# Solved: windows installer box keeps popping up



## valborg (Dec 31, 2009)

On a windows xp system, the windows installer dialog box "preparing to install" keeps occuring for no reason. It is annoying and slowing everything down. It sometimes goes away when I left click, sometimes not. What can I do?


----------



## Cheeseball81 (Mar 3, 2004)

Hi and welcome

Does it pop up when you click on something? when opening something? or does it just pop up randomly?


----------



## valborg (Dec 31, 2009)

it comes on as soon as i open anything, and also randomly


----------



## Cheeseball81 (Mar 3, 2004)

There are 12 different solutions here: http://support.microsoft.com/kb/555175

Try one at a time and let us know if any of these help.


----------



## valborg (Dec 31, 2009)

Thanks cheeseball81 for your suggestions, most of which I tried without result.

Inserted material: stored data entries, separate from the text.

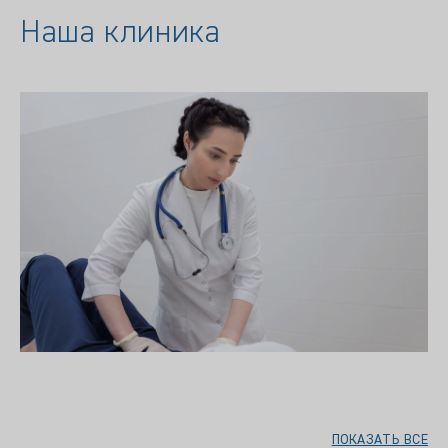
Наша клиника
ПОКАЗАТЬ ВСЕ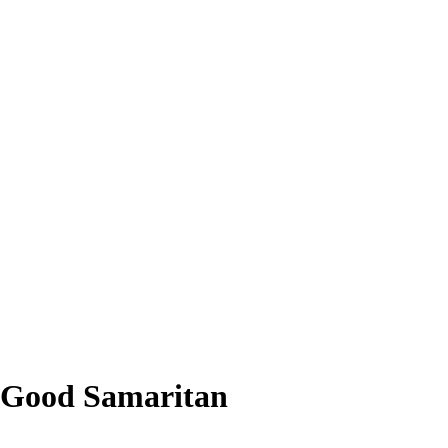
e Good Samaritan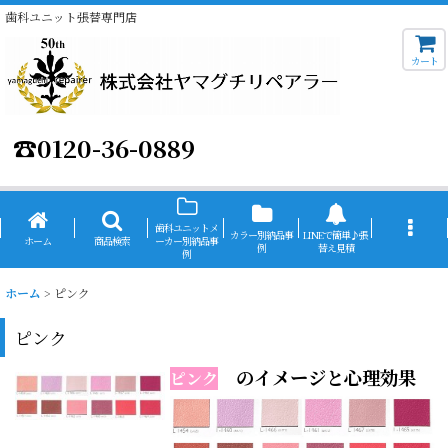
歯科ユニット張替専門店
カート
☎
0120-36-0889
歯科ユニットメ
カラー別納品事
LINEで簡単♪張
ホーム
商品検索
ーカー別納品事
例
替え見積
例
ホーム
>
ピンク
ピンク
のイメージと心理効果
ピンク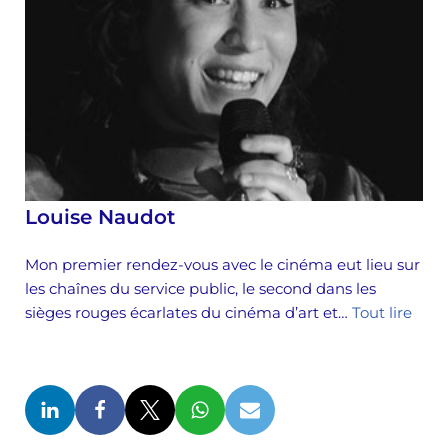
Louise Naudot
Mon premier rendez-vous avec le cinéma eut lieu sur
les chaînes du service public, le second dans les
sièges rouges écarlates du cinéma d’art et…
Tout lire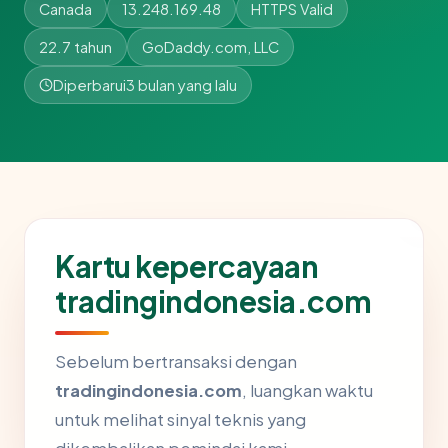
Canada
13.248.169.48
HTTPS Valid
22.7 tahun
GoDaddy.com, LLC
Diperbarui
3 bulan yang lalu
Kartu kepercayaan
tradingindonesia.com
Sebelum bertransaksi dengan
tradingindonesia.com
, luangkan waktu
untuk melihat sinyal teknis yang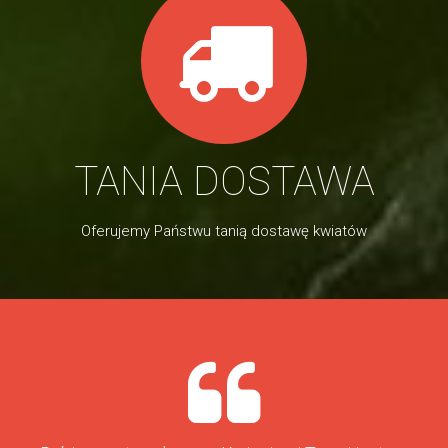
TANIA DOSTAWA
Oferujemy Państwu tanią dostawę kwiatów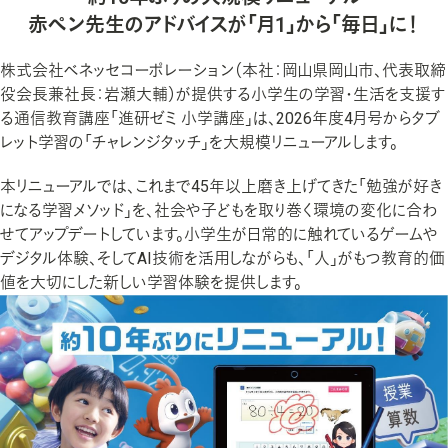
赤ペン先生のアドバイスが「月1」から「毎日」に！
大学・社会人の学び
株式会社ベネッセコーポレーション（本社：岡山県岡山市、代表取締
大学生教育
役会長兼社長：岩瀬大輔）が提供する小学生の学習・生活を支援す
社会人教育
る通信教育講座「進研ゼミ 小学講座」は、2026年度4月号からタブ
レット学習の「チャレンジタッチ」を大規模リニューアルします。
キャリア支援
本リニューアルでは、これまで45年以上磨き上げてきた「勉強が好き
になる学習メソッド」を、社会や子どもを取り巻く環境の変化に合わ
学校での学びの支援
せてアップデートしています。小学生が日常的に触れているゲームや
デジタル体験、そしてAI技術を活用しながらも、「人」がもつ教育的価
アセスメント
値を大切にした新しい学習体験を提供します。
日常学習
校務支援
教育情報提供サイト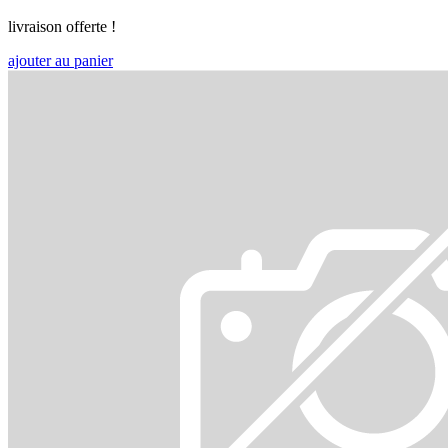
livraison offerte !
ajouter au panier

The installer dialog box has mysteriously disappeared the way it came-mostly. Now it just just flashes on and off at times and is tolerable. Again thanks for your help. Valborg


----------



## Cheeseball81 (Mar 3, 2004)

Welcome


----------



## Techiewoman (Mar 1, 2010)

An unexpected plus for you, Cheeseball--the first method just fixed mine.


----------



## Cheeseball81 (Mar 3, 2004)

Nice :up:


----------